ACTIVITY: Could you write out, word for word, each line from the one containing "Image attached. Mask" to the last line of the data below, both included and nothing more?

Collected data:
★ ★ ★ ★ ★ ★ ★
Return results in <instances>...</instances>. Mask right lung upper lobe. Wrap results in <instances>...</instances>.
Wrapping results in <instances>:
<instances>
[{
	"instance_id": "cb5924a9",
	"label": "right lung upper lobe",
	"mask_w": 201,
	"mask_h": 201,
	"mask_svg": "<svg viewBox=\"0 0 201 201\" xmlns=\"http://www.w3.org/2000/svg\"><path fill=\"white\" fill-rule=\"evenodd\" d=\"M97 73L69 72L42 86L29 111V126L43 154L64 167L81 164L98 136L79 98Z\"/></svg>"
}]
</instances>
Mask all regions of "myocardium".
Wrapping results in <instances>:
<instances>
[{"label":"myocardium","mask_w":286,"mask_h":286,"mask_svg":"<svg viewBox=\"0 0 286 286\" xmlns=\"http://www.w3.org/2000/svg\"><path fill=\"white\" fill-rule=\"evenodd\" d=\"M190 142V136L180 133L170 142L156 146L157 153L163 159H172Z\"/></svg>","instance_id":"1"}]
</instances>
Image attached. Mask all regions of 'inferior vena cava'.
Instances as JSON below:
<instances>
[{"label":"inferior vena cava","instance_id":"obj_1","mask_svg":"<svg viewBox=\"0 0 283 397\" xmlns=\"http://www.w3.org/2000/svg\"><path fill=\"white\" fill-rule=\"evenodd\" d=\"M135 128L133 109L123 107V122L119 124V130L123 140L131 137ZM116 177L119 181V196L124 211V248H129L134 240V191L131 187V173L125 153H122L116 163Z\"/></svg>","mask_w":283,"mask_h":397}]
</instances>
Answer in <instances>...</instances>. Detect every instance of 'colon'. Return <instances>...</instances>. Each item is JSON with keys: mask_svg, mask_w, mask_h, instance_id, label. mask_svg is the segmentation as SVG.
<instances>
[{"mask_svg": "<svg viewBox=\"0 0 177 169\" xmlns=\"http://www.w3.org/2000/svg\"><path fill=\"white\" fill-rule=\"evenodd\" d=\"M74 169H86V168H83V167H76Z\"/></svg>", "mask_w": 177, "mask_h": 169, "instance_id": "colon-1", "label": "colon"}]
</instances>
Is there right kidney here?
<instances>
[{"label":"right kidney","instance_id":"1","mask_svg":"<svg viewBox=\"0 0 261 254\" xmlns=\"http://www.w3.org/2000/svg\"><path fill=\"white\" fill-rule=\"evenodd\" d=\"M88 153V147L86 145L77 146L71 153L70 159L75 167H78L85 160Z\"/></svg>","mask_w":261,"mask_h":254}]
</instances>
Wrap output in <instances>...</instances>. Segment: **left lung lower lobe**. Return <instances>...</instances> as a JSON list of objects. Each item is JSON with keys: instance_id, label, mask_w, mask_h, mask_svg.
★ ★ ★ ★ ★ ★ ★
EXPECTED OUTPUT:
Image attached. Mask all regions of 'inferior vena cava'.
Instances as JSON below:
<instances>
[{"label":"inferior vena cava","instance_id":"obj_1","mask_svg":"<svg viewBox=\"0 0 283 397\" xmlns=\"http://www.w3.org/2000/svg\"><path fill=\"white\" fill-rule=\"evenodd\" d=\"M135 128L133 109L123 107V122L119 124V130L123 140L131 137ZM116 177L119 181V196L124 211V248H129L134 240V191L131 187V173L125 153H122L116 163Z\"/></svg>","mask_w":283,"mask_h":397}]
</instances>
Answer in <instances>...</instances>. Detect every instance of 'colon'. Return <instances>...</instances>. Each item is JSON with keys: mask_svg, mask_w, mask_h, instance_id, label. mask_svg is the segmentation as SVG.
<instances>
[{"mask_svg": "<svg viewBox=\"0 0 177 169\" xmlns=\"http://www.w3.org/2000/svg\"><path fill=\"white\" fill-rule=\"evenodd\" d=\"M74 169H86V168H83V167H76Z\"/></svg>", "mask_w": 177, "mask_h": 169, "instance_id": "colon-1", "label": "colon"}]
</instances>
Is there right kidney here?
<instances>
[{"label":"right kidney","instance_id":"1","mask_svg":"<svg viewBox=\"0 0 261 254\" xmlns=\"http://www.w3.org/2000/svg\"><path fill=\"white\" fill-rule=\"evenodd\" d=\"M88 153V147L86 145L77 146L71 153L70 159L75 167H78L85 160Z\"/></svg>","mask_w":261,"mask_h":254}]
</instances>
Wrap output in <instances>...</instances>. Segment: **left lung lower lobe**. Return <instances>...</instances> as a JSON list of objects. Each item is JSON with keys: instance_id, label, mask_w, mask_h, mask_svg.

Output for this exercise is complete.